Files
goplt/docs/content/stories/epic6/6.1-enhanced-observability.md

73 lines
2.4 KiB
Markdown

# Story 6.1: Enhanced Observability
## Metadata
- **Story ID**: 6.1
- **Title**: Enhanced Observability
- **Epic**: 6 - Observability & Production Readiness
- **Status**: Pending
- **Priority**: High
- **Estimated Time**: 6-8 hours
- **Dependencies**: 1.6, 5.2, 5.1
## Goal
Enhance observability with full OpenTelemetry integration, comprehensive Prometheus metrics expansion, and improved logging with request correlation.
## Description
This story enhances the observability system by completing OpenTelemetry integration with all infrastructure components, expanding Prometheus metrics, and improving logging with better correlation and structured fields.
## Deliverables
### 1. Complete OpenTelemetry Integration
- Export traces to Jaeger/OTLP collector
- Add database instrumentation (Ent interceptor)

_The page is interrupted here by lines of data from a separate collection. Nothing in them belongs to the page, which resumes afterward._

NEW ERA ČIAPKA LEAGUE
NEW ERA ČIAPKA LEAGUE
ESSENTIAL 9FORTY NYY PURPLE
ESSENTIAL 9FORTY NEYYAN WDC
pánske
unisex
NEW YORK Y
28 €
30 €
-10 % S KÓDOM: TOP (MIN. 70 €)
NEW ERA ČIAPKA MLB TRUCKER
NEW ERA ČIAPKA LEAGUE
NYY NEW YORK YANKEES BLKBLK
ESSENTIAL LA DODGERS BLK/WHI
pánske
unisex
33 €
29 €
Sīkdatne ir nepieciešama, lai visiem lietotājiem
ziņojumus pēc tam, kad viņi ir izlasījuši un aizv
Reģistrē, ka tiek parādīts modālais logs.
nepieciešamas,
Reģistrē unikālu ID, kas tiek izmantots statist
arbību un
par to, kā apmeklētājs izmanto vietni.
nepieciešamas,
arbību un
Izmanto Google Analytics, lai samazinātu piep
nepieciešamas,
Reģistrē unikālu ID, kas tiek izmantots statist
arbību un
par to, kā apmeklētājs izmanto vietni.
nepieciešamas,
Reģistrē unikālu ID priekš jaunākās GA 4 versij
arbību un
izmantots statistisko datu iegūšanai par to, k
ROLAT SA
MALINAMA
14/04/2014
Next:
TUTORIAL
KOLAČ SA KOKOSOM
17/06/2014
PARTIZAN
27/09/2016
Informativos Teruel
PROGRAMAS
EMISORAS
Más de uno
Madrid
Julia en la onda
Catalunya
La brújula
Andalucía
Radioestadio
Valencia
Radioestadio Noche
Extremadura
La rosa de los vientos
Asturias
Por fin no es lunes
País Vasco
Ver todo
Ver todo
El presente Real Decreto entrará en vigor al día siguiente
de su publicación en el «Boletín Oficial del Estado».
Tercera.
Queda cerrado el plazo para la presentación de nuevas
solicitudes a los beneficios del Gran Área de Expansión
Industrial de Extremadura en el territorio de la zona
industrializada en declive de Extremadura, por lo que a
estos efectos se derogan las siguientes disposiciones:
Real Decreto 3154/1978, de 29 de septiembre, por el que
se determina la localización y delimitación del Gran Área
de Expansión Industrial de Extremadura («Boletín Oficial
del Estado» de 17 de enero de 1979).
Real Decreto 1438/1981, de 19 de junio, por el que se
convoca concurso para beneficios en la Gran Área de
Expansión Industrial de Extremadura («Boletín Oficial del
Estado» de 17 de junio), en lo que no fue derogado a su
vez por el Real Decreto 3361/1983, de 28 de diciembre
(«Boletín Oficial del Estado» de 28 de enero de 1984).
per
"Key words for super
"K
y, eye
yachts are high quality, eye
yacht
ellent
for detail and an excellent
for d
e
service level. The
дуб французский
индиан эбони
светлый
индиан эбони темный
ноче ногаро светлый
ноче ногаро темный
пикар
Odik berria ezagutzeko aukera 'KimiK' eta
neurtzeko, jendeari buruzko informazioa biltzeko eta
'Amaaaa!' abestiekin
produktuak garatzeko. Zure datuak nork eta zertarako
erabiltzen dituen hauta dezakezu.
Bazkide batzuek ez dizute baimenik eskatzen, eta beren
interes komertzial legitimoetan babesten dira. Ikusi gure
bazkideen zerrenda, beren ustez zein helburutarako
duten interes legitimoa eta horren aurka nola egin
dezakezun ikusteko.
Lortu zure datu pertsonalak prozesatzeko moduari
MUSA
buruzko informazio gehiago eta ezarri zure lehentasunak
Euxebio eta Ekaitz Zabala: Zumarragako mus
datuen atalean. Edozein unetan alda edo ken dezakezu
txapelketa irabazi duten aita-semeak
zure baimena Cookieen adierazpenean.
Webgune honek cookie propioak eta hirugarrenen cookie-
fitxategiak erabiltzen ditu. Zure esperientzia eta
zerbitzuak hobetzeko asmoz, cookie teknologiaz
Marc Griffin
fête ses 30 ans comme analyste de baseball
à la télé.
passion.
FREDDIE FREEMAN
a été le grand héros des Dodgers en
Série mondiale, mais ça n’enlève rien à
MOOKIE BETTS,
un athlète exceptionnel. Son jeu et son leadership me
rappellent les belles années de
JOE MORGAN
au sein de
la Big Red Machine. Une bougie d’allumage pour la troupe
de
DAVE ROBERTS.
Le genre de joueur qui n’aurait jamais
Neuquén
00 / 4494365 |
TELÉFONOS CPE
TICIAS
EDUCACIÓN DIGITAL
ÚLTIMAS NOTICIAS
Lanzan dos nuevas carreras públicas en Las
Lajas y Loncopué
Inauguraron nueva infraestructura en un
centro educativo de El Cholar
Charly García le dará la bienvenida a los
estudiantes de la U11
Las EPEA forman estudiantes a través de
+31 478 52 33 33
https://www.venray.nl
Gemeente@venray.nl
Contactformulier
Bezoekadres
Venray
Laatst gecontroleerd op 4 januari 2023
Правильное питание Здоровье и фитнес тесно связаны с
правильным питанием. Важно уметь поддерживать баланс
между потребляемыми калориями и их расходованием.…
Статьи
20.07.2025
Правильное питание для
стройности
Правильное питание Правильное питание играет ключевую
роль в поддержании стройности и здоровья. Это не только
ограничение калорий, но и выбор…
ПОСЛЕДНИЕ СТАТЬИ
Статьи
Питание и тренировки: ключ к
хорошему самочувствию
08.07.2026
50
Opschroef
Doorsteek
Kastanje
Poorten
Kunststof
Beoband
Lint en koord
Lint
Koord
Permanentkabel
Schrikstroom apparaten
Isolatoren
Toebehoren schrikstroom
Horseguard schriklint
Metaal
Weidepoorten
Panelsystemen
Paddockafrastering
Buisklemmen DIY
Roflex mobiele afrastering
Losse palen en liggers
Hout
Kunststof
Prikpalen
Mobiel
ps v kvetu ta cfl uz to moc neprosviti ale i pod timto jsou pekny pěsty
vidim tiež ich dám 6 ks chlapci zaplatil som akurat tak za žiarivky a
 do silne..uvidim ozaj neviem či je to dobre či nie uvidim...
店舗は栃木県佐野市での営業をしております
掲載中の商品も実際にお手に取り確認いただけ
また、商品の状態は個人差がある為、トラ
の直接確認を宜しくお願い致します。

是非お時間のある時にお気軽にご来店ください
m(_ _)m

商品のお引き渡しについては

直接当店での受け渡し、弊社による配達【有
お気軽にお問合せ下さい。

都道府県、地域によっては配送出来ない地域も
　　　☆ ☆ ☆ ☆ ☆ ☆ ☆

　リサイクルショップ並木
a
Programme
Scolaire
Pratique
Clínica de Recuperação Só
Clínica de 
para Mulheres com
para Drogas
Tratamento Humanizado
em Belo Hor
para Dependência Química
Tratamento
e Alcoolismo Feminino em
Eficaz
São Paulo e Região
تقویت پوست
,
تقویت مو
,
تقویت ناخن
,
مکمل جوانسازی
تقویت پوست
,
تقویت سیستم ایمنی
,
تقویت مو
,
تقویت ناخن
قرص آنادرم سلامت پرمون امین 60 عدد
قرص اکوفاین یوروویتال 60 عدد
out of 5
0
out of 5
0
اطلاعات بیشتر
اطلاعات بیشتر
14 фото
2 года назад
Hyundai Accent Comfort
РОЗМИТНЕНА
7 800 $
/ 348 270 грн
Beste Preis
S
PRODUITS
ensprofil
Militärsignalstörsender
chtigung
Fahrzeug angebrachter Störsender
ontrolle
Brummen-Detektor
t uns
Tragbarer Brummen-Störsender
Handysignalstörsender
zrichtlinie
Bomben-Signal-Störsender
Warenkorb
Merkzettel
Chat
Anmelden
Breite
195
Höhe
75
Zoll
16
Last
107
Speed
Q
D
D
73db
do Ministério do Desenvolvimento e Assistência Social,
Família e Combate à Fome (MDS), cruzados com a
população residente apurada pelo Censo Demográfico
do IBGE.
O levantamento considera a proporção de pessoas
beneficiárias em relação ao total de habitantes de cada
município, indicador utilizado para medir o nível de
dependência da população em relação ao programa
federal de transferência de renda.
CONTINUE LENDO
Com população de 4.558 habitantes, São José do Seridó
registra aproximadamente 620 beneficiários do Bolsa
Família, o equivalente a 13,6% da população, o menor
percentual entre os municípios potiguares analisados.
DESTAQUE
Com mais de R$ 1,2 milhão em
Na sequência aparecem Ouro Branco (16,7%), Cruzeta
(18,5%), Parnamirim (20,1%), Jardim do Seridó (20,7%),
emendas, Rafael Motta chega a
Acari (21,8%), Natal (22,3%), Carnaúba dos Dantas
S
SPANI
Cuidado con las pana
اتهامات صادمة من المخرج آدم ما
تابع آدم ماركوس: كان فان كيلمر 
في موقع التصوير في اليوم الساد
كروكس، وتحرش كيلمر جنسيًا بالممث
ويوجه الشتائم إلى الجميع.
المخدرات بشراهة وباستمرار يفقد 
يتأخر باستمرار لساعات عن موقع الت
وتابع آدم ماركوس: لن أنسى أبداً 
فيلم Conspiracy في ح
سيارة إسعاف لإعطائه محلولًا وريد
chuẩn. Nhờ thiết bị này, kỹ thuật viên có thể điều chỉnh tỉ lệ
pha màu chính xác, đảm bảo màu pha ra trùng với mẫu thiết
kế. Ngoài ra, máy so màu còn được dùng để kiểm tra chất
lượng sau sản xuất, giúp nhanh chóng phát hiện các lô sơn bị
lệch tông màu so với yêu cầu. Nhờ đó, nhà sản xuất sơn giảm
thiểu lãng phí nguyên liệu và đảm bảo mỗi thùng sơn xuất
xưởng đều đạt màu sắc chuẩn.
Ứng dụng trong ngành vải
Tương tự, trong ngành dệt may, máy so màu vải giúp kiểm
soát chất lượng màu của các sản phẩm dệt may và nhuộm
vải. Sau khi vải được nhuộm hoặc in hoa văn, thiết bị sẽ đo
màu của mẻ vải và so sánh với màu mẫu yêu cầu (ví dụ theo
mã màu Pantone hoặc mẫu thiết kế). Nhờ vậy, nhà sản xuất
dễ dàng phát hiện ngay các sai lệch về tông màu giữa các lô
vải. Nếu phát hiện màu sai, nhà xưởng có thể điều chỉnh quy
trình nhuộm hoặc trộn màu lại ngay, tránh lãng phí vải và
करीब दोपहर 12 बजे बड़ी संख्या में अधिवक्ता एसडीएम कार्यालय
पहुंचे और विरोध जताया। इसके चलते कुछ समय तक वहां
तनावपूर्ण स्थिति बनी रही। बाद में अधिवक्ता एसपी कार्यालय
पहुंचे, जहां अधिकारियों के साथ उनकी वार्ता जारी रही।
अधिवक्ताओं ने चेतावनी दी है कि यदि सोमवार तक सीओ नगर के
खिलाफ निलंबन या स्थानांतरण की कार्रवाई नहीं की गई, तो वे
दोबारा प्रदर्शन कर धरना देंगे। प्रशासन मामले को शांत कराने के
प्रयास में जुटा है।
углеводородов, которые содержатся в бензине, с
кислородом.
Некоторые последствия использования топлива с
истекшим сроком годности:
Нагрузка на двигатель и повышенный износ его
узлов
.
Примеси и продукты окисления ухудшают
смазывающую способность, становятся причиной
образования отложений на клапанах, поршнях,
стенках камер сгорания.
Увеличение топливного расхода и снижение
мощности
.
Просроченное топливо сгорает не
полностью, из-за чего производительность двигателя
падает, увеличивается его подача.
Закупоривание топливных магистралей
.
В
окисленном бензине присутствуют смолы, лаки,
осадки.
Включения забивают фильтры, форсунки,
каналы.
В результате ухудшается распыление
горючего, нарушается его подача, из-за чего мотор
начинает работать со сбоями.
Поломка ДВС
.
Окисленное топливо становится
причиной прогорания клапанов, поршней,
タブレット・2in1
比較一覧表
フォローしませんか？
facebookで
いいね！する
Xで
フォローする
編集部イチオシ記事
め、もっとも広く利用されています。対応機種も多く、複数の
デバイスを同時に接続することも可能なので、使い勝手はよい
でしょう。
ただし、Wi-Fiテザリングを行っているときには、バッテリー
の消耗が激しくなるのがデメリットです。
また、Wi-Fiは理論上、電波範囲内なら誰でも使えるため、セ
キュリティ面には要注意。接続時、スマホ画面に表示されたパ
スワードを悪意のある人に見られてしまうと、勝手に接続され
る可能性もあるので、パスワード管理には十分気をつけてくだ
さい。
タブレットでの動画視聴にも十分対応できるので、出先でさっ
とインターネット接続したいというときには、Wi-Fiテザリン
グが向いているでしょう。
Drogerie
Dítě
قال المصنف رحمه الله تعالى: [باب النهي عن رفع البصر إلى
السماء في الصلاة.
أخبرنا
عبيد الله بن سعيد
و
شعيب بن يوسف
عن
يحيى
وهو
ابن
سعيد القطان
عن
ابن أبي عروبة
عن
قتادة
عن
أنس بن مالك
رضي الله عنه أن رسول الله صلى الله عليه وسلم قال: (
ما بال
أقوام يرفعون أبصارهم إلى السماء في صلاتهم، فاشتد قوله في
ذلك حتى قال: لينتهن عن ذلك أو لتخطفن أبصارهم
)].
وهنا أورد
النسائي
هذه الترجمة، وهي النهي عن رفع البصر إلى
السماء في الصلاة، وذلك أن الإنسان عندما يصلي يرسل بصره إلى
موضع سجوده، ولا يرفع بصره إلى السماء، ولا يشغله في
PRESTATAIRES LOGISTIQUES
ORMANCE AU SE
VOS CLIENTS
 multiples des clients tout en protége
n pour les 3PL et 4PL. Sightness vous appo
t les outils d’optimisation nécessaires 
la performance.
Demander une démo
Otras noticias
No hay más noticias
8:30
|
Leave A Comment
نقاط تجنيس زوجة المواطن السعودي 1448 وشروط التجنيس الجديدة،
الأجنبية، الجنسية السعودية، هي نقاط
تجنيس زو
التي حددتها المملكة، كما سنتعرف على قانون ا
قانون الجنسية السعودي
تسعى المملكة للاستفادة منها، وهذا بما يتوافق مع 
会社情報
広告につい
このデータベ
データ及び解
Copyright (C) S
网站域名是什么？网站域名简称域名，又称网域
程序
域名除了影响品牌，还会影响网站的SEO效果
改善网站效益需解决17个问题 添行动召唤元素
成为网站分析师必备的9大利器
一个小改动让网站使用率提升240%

- Add Kafka instrumentation
- Add Redis instrumentation
- Create custom spans:
- Module initialization spans
- Background job spans
- Event publishing spans
- Trace context propagation:
- Include trace ID in logs
- Propagate across HTTP calls
- Include in error reports
### 2. Prometheus Metrics Expansion
- Add more metrics:
- Database connection pool stats
- Cache hit/miss ratio
- Event bus publish/consume rates
- Background job execution times
- Module-specific metrics (via module interface)
- Create metric labels:
- `module` label for module metrics
- `tenant_id` label (if multi-tenant)
- `status` label for error rates
### 3. Enhanced Logging
- Add structured fields:
- `user_id` from context
- `tenant_id` from context
- `module` name for module logs
- `trace_id` from OpenTelemetry
- Create log aggregation config:
- JSON format for production
- Human-readable for development
- Support for Loki/CloudWatch/ELK
## Acceptance Criteria
- [ ] Traces are exported and visible in Jaeger
- [ ] All infrastructure components are instrumented
- [ ] Trace IDs are included in logs
- [ ] Metrics are expanded with new dimensions
- [ ] Logs include all correlation fields
- [ ] Log aggregation works correctly
## Files to Create/Modify
- `internal/observability/tracer.go` - Enhanced tracing
- `internal/infra/database/client.go` - Add tracing
- `internal/infra/cache/redis_cache.go` - Add tracing
- `internal/infra/bus/kafka_bus.go` - Add tracing
- `internal/metrics/metrics.go` - Expanded metrics
- `internal/logger/zap_logger.go` - Enhanced logging